Başbakan'ın 10 Yılını Değerlendirdi
AK Parti İl Başkanı Ömer Dengiz, Başbakan Recep Tayip Erdoğan'ın Başbakan olarak seçilmesinin 10. yıl dönümünde yaptığı değerlendirmesinde, 'Türkiye dünyada kabul edilebilir bir güç oldu. Allah bunu AK Parti ve AK Parti'de görev yapan insanlara nasip etti' dedi.
AK Parti İl Başkanı Ömer Dengiz, “13 Mart Siirt’te seçimlerin yapıldığı gündü. 14 Mart’ta Başbakanlığı o zamanki başbakanımız şimdiki Cumhurbaşkanımız Abdullah Gül'den devraldı” dedi.
Dengiz, “10 yıl geçmiş hakikaten çok çabuk geçmiş. Genel seçimlere başbakanımız Siirt'te okuduğu bir şiir yüzünden yasak getirilmişti. Okuduğu şiir ders kitaplarında, müfredatta olan bir şiirdi. müfredatta olan bir şiire bile yasak getiren bir zihniyet ve 3 Kasım 2002 seçimlerine giremeyişi başbakanımızın yasak konulduğu için. Ama bazen diyoruz ya Allah doğrunun yardımcısıdır ve hemen akabinde Siirt'te Pervari’nin bir köyünde seçim yapılmadığından dolayı mahkeme kararıyla seçimlerin iptal edilmesi ve akabinde başbakanımızın cezası bittiği için seçimlere girip oradan daha önceki 3 Kasım seçimlerinde AK Parti 1 milletvekili çıkarmıştı. Fakat başbakanımızın girdiği 13 Mart’taki seçimlerden 3 milletvekili çıkararak çıkmıştık.

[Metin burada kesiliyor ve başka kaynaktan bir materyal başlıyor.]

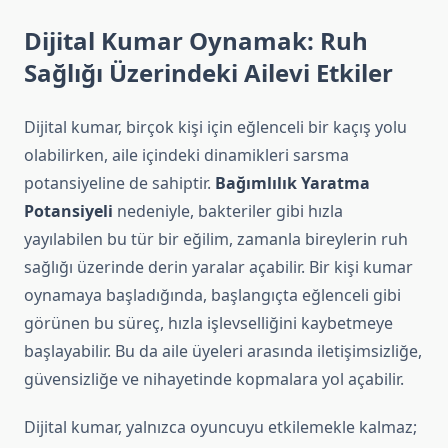
Dijital Kumar Oynamak: Ruh
Sağlığı Üzerindeki Ailevi Etkiler
Dijital kumar, birçok kişi için eğlenceli bir kaçış yolu
olabilirken, aile içindeki dinamikleri sarsma
potansiyeline de sahiptir.
Bağımlılık Yaratma
Potansiyeli
nedeniyle, bakteriler gibi hızla
yayılabilen bu tür bir eğilim, zamanla bireylerin ruh
sağlığı üzerinde derin yaralar açabilir. Bir kişi kumar
oynamaya başladığında, başlangıçta eğlenceli gibi
görünen bu süreç, hızla işlevselliğini kaybetmeye
başlayabilir. Bu da aile üyeleri arasında iletişimsizliğe,
güvensizliğe ve nihayetinde kopmalara yol açabilir.
Dijital kumar, yalnızca oyuncuyu etkilemekle kalmaz;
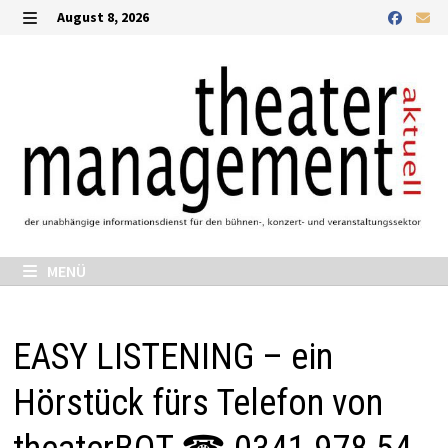
Zurück
August 8, 2026
zum
MENÜ
Inhalt
MENÜ
EASY LISTENING – ein
Hörstück fürs Telefon von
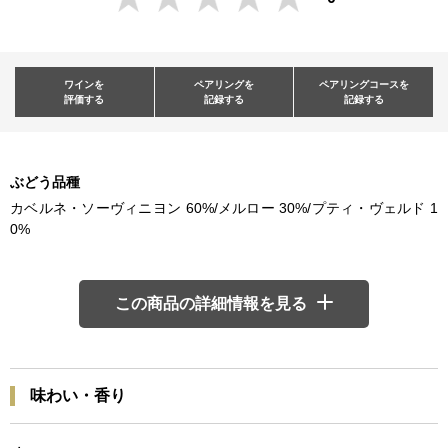
ワインを
ペアリングを
ペアリングコースを
評価する
記録する
記録する
ぶどう品種
カベルネ・ソーヴィニヨン 60%/メルロー 30%/プティ・ヴェルド 1
0%
この商品の詳細情報を見る
味わい・香り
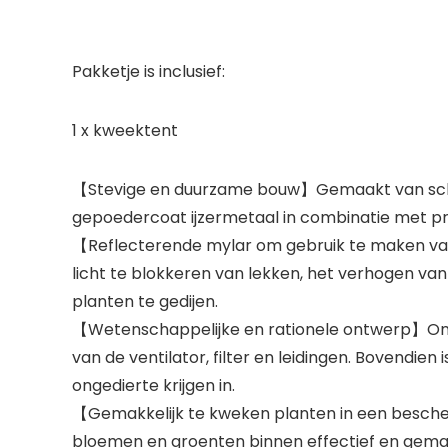
Pakketje is inclusief:
1 x kweektent
【Stevige en duurzame bouw】Gemaakt van scheur
gepoedercoat ijzermetaal in combinatie met pre
【Reflecterende mylar om gebruik te maken van
licht te blokkeren van lekken, het verhogen van
planten te gedijen.
【Wetenschappelijke en rationele ontwerp】Ont
van de ventilator, filter en leidingen. Bovendie
ongedierte krijgen in.
【Gemakkelijk te kweken planten in een bescher
bloemen en groenten binnen effectief en gema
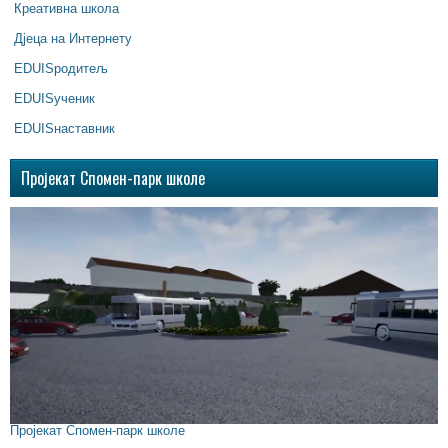
Креативна школа
Дјеца на Интернету
EDUISродитељ
EDUISученик
EDUISнаставник
Пројекат Спомен-парк школе
Пројекат Спомен-парк школе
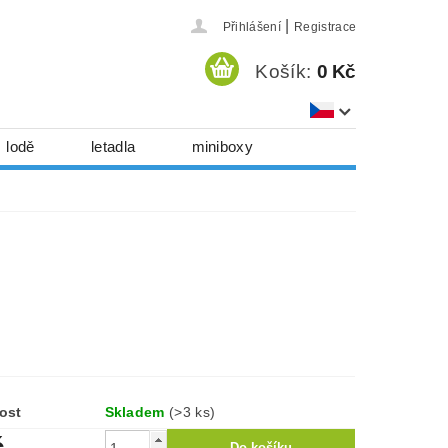
|
Přihlášení
Registrace
Košík:
0 Kč
lodě
letadla
miniboxy
házedla, foukadla
hy, časopisy...
 download
série
Kontakty
ost
Skladem
(>3 ks)
č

Seçimlere girişi ve 14 Mart’ta Türkiye Cumhuriyetinin başına başbakan olarak geçmesi. Bunlar düşündüğümüzde kolay şeyler değil. Hiçbir şey tesadüf değil. Bunlar çalışmanın, azmin ve tabii ki Allah'ın nasip etmesinin bir sonucu” diye konuştu.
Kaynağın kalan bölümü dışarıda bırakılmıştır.